Records for this exercise START
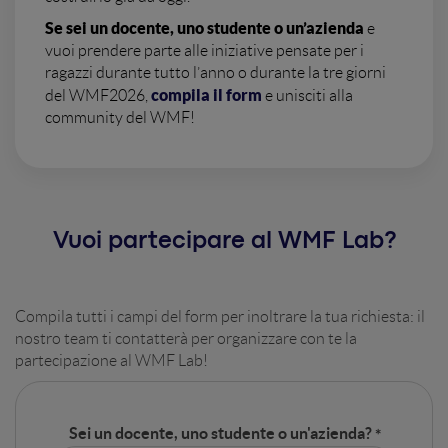
Se sei un docente, uno studente o un’azienda
e
vuoi prendere parte alle iniziative pensate per i
ragazzi durante tutto l’anno o durante la tre giorni
compila il form
del WMF2026,
e unisciti alla
community del WMF!
Vuoi partecipare al WMF Lab?
Compila tutti i campi del form per inoltrare la tua richiesta: il
nostro team ti contatterà per organizzare con te la
partecipazione al WMF Lab!
Sei un docente, uno studente o un'azienda?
Records for this exercise END
__Work instruction__: Only the lines from the one containing "community del WMF!" to the end of the records should be repeated, exactly as they appear.

__Output for this task__:
community del WMF!
Vuoi partecipare al WMF Lab?
Compila tutti i campi del form per inoltrare la tua richiesta: il
nostro team ti contatterà per organizzare con te la
partecipazione al WMF Lab!
Sei un docente, uno studente o un'azienda?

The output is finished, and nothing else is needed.